On the flip side, there are people who turn the guilt to their advantage, people who have made helping the poor something enlightening and enriching, making it a positive part of their lives. I've known lots and lots of those, and, for the most part, I can't take a thing away from them. They do good and they make a difference, and if I or the world sees a futility to it, well, they just don't see that. I remember an ad guy I met once, years ago when I thought I might go into the ad biz, and thank God that didn't happen, who used his company's resources to do ads for the yearly drive to provide the homeless with a Thanksgiving dinner. Where he saw chartiable work, I saw a slick ad campaign. I tried, and failed, to convince him that my view of the matter was the accurate one. (And here's how slick Uncle Jim was back then: this was during an interview.) Can't take a thing away from them. Glad they do what they do.
I'm too cynical to donate to United Way, but I've been known to hand a ten dollar bill to a pan handler. Because I know how great it's going to make the guy feel, because I've been down like that, not to the point of actually pan handling but close to it, and I'm realistic enough to know that, in human terms, money really does make the world go 'round, and it's not just ten bucks I'm handing him, it's tidings of comfort and joy.
(My favorite Christmas song was, is, and always will be "God Rest Ye Merry Gentlemen." Because, y'know, I think everyone deserves tidings of comfort and joy, especially in December.
So when I was in Modesto, back in 1998, driving around with Doc Nagel's wife, Kim, we passed from one neighborhood to another, from the poor houses where the Mexicans lived to the mid-scale rental houses full of Young Professionals & the upper echelons of the working class, and the distinction was so clear it was breathtaking.

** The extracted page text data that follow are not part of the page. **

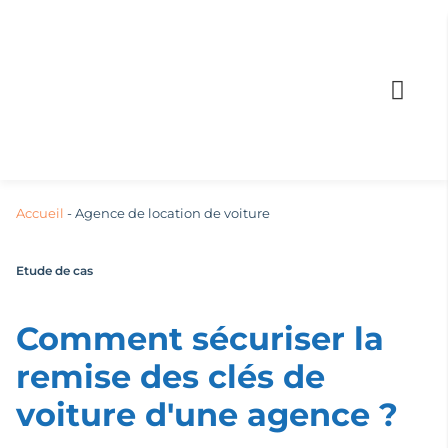
Accueil
-
Agence de location de voiture
Etude de cas
Comment sécuriser la
remise des clés de
voiture d'une agence ?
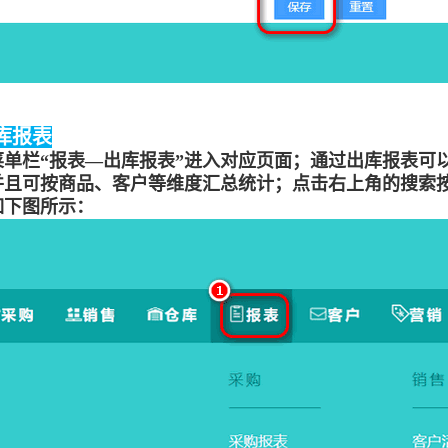
库报表
菜单栏
“报表—出库报表”进入对应页面；
通过出库报表可
并且可按商品、客户等维度汇总统计；
点击右上角的搜索
如下图所示：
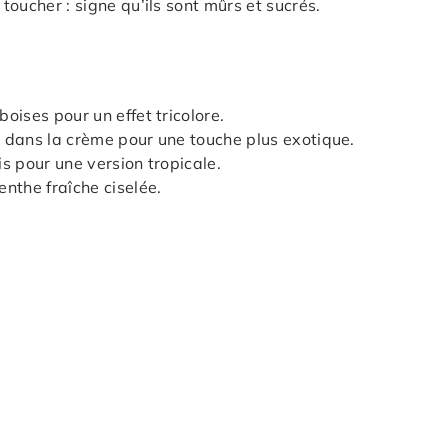
oucher : signe qu’ils sont mûrs et sucrés.
oises pour un effet tricolore.
rt dans la crème pour une touche plus exotique.
s pour une version tropicale.
nthe fraîche ciselée.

Like so many other things in California, it wasn't that it was bigger or better or anything; it was just clearer. The next couple of days, it just kept hitting me. That line, that damned sacrosanct line, was everywhere. And we went into the stores, & restaurants & neighborhoods, crossing that line, and everyone was perfectly nice, except the one time when the woman at the head of the grocery line didn't understand English enough to explain to the clerk that she didn't want to buy what she had in her basket, she had just brougt it up by way of example to try and find out where the stuff she really wanted was. Then some tempers flared.
Oh, who the hell am I kidding? The Line is there because we live in a society that's full of rich biggots trying to make a profit off the poor at the least possible expense. I know that. I knew it all along. But it would have been harder to make my point had I just blurted it out up top.